For those of you who are yet to read the novel, Satans and Shaitans tells the story of Chief Donald Amechi and Chris Chuba, members of an international fraternity. Chuba is an evangelist and preacher of international acclaim who teams up with Amechi in order to seize control of the nation’s seat of power. Together they co-opt the indirect services of an Islamic terrorist organization. The Islamists believe they are helping the government of their ‘brother’ but are in reality serving the ambitions of these two men.

As it happens, in the midst of this conflict, love blooms between the children of these two Southern power brokers. The fraternity finds out and demands the life of the evangelist’s daughter, Adeline. He reluctantly yields. However, even though the assassins detailed to the dirty assignment die in a car crash before they can carry it out, Adeline Chuba goes missing, and eventually turns up dead. Now there is a big question haunting the Chief and the preacher. Someone has stuck their hands in this pie. Who is it?

In a tightly woven tale of conflicts, terrorism, ambition, suicide bombings, love, treachery and political maneuverings, Satans and Shaitans is a crime thriller with twists reminiscent of Agatha Christie. Choices must be made and people who make them must face the consequences.


Listen to Obinna Udenwe read a snippet Satans and Shaitans.


Evangelist Chuba came back from visiting one of his churches. It was late, but he was feeling wide awake and energized. He removed his jacket and walked to the bedroom. Franca was already in bed, wearing a thin nightdress, the covers thrown off her. He looked at her for a while, allowing her beauty to take effect. Her rosary was beside the pillow. He knew she’d forgotten to hide it. He grabbed it and ripped it apart. The beads bounced and rolled across the room. The rattling sound woke Franca.

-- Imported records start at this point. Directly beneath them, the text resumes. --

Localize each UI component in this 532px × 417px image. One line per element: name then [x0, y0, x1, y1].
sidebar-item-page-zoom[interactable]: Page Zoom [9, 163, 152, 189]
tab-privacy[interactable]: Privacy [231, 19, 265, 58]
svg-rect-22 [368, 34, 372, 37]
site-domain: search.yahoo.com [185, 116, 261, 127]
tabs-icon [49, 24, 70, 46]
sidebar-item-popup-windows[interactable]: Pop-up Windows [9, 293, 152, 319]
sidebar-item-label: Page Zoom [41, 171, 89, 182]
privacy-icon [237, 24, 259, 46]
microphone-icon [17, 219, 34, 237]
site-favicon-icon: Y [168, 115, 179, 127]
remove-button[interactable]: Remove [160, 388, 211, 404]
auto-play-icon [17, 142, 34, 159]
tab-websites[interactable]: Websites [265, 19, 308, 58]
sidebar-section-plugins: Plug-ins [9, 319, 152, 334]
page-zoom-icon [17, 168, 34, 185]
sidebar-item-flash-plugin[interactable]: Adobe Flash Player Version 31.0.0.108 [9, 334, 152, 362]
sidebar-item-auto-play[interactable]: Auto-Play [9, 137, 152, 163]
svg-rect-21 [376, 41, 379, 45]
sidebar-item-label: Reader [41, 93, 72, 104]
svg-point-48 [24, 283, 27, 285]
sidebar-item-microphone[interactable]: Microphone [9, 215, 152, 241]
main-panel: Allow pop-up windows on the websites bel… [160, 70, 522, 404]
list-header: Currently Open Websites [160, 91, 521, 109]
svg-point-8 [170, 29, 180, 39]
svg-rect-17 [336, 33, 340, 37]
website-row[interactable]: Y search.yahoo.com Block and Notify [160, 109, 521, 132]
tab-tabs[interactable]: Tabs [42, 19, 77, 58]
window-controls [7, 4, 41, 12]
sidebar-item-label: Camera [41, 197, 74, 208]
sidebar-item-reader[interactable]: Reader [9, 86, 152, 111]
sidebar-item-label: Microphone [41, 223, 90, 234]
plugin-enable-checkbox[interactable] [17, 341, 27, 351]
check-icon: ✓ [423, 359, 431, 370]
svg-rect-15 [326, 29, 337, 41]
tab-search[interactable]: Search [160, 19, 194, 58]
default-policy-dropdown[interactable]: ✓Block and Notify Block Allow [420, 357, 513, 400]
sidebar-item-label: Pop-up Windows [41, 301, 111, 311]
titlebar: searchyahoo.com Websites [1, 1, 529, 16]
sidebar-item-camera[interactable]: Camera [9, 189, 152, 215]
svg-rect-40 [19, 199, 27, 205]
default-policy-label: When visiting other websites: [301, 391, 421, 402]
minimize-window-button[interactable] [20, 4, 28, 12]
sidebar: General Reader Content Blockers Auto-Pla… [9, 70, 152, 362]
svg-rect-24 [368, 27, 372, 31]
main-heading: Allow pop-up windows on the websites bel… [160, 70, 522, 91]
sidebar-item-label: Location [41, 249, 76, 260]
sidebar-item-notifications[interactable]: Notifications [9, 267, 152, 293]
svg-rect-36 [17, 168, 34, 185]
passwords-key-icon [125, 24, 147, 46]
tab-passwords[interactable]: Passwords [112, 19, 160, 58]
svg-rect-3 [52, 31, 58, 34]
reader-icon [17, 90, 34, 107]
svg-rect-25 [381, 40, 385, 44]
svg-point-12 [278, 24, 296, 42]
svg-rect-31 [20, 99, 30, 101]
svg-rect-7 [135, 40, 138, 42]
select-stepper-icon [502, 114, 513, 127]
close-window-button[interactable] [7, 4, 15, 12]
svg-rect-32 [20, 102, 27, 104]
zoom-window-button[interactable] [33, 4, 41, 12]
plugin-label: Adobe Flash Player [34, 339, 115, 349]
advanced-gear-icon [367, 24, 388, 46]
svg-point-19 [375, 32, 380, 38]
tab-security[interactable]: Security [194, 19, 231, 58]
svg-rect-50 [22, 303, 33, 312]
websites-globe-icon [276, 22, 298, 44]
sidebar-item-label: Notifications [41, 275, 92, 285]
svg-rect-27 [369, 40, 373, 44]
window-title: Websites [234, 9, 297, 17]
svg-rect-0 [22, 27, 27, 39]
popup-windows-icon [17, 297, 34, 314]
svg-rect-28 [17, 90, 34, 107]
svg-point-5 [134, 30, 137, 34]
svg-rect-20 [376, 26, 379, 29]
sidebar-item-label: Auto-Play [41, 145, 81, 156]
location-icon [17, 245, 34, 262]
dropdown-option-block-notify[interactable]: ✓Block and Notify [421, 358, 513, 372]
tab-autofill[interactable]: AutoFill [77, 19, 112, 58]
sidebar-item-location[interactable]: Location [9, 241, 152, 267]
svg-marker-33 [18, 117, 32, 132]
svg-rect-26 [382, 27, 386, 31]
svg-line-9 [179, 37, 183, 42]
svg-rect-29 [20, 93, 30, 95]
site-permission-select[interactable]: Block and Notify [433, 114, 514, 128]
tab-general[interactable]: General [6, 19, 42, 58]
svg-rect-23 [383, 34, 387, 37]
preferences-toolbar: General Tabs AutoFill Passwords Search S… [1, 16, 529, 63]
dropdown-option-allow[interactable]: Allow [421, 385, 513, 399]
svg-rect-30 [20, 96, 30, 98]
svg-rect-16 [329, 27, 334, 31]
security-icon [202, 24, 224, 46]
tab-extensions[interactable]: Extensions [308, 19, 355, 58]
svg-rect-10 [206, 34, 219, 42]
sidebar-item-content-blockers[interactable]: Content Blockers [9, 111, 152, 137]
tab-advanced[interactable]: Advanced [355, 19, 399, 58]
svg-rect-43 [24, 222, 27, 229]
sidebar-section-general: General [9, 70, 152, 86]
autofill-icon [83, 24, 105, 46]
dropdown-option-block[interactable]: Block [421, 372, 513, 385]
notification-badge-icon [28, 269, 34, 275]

Hey! What’s that?’ she asked sleepily. ‘Oh, welcome home.’

She raised her head and saw the scattered beads of the rosary. She said nothing. Her husband was removing his clothes.

‘Get undressed,’ he said and unbuckled his belt.

She was not surprised. It was an act she had got used to. ‘I am not in the mood.’ She rubbed her palms over her eyes.

‘But I am in the mood.’ His trousers were already down. He pulled down his underwear revealing the clear sign of his desire. As he leaned over the bed to remove her nightdress, she said nothing.

His hands travelled up her smooth legs. His breathing became slightly more urgent. She flinched.

‘I am your husband. Both of us know what the Holy Book says on this. So just do as I say!’ He pulled her white lace pants past her hips, and then down the length of her legs. Climbing on top of his wife, he slid into her as she let out a sharp cry.

Now write any questions or comments you might have on the comment section.

Again, join us in giving Udenwe a warm welcome!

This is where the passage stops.